### What you should do:
Pull every line containing the word "toegang" out of the material below.

### Entries shown:
● ● ●
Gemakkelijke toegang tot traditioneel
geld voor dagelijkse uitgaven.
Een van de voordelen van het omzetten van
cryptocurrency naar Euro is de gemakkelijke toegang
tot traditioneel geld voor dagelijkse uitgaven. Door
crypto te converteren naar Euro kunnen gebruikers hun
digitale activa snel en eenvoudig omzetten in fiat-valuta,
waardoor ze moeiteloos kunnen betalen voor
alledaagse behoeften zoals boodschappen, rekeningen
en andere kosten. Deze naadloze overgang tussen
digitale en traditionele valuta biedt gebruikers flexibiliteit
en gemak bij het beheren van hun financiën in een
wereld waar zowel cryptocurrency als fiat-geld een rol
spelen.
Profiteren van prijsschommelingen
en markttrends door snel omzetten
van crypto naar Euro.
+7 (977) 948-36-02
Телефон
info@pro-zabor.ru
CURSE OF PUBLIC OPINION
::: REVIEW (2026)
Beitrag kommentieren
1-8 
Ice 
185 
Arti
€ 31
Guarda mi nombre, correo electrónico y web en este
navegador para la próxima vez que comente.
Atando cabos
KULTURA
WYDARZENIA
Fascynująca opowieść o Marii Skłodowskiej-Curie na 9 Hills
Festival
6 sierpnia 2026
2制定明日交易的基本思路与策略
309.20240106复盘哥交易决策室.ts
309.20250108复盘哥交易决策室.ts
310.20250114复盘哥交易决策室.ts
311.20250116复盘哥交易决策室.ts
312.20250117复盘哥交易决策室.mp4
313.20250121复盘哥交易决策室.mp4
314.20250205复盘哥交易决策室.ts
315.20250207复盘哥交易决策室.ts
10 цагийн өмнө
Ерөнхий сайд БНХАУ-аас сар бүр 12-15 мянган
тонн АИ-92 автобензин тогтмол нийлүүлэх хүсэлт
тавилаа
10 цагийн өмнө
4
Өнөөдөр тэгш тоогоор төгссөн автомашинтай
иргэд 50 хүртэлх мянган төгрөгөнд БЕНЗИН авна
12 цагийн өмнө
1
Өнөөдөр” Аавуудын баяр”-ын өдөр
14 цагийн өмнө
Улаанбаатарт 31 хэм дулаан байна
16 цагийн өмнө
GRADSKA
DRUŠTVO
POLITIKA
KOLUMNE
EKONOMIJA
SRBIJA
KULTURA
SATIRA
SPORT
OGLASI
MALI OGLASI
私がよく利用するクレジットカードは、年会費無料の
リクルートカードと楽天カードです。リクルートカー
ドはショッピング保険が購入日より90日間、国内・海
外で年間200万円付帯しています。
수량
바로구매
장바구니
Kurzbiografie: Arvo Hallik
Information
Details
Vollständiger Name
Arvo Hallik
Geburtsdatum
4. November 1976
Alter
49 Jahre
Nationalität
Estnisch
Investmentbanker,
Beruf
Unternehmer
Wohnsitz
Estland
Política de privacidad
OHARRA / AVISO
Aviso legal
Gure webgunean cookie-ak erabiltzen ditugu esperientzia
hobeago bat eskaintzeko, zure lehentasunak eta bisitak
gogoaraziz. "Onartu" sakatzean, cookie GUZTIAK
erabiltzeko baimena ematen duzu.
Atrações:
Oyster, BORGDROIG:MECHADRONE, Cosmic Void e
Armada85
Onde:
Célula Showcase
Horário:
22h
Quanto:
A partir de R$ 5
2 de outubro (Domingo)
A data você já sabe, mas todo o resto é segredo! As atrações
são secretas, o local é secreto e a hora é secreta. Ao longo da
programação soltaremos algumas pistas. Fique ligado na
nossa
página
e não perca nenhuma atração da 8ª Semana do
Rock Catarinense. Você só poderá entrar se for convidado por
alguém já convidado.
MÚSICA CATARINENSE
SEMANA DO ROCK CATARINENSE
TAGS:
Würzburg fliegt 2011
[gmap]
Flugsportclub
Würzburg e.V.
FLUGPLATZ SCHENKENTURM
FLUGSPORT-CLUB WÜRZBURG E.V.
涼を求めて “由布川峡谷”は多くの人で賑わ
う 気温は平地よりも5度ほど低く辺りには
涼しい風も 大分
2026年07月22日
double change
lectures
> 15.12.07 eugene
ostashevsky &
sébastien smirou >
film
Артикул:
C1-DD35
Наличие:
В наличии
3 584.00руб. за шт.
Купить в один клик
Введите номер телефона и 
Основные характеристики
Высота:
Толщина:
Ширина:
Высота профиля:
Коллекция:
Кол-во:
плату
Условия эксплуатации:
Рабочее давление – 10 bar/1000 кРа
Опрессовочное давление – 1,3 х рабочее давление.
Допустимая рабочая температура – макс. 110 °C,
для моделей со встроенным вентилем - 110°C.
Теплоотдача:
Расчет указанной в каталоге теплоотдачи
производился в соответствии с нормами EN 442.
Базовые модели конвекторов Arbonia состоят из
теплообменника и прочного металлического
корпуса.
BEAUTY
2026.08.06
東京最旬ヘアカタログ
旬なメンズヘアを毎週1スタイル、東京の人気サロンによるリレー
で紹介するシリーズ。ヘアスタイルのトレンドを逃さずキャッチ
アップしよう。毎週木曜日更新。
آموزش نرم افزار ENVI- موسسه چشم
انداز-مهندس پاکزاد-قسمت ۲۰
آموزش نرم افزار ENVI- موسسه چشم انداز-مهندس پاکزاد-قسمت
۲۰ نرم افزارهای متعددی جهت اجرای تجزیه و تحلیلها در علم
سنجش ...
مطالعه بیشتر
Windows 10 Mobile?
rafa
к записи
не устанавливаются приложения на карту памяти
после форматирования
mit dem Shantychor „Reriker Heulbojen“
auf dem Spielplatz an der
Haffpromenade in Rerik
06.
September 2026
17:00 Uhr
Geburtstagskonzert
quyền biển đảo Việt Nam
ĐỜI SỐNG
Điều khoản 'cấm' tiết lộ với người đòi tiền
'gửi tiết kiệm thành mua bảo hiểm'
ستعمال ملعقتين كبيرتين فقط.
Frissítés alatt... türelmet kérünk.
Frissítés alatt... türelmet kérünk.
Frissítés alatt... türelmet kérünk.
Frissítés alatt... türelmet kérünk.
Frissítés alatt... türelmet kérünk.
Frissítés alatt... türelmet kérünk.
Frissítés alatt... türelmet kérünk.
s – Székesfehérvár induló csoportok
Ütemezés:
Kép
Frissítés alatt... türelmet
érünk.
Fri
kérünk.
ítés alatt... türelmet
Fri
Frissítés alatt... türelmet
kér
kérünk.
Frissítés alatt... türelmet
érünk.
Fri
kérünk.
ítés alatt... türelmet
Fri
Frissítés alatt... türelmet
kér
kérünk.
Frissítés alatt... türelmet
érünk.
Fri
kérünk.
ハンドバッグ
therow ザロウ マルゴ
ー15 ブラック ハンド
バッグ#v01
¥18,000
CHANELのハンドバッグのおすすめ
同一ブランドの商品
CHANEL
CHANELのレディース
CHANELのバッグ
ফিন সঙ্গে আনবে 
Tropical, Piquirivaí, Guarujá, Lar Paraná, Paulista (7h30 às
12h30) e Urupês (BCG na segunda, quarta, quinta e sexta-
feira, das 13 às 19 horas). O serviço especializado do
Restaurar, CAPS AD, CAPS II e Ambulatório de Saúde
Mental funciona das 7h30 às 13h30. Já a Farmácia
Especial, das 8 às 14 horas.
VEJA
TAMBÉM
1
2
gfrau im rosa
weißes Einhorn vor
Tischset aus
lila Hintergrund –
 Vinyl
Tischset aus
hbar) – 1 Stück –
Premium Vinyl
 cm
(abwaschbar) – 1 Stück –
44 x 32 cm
● ● ●
### Answer to this task:
Gemakkelijke toegang tot traditioneel
cryptocurrency naar Euro is de gemakkelijke toegang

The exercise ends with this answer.